WORK TO BE COMPLETED: The entries are to be reproduced verbatim, with all pictures omitted.

[Saved entries]
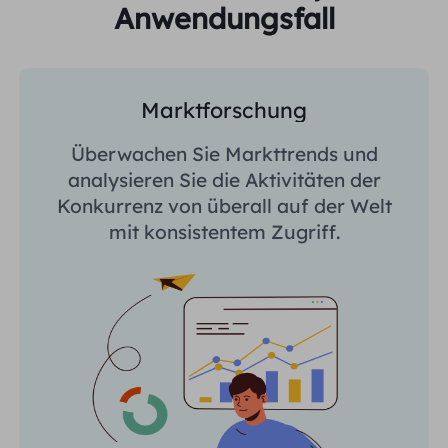
Anwendungsfall
Marktforschung
Überwachen Sie Markttrends und
analysieren Sie die Aktivitäten der
Konkurrenz von überall auf der Welt
mit konsistentem Zugriff.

SOLUTION FOR THIS TASK:
Anwendungsfall
Marktforschung
Überwachen Sie Markttrends und
analysieren Sie die Aktivitäten der
Konkurrenz von überall auf der Welt
mit konsistentem Zugriff.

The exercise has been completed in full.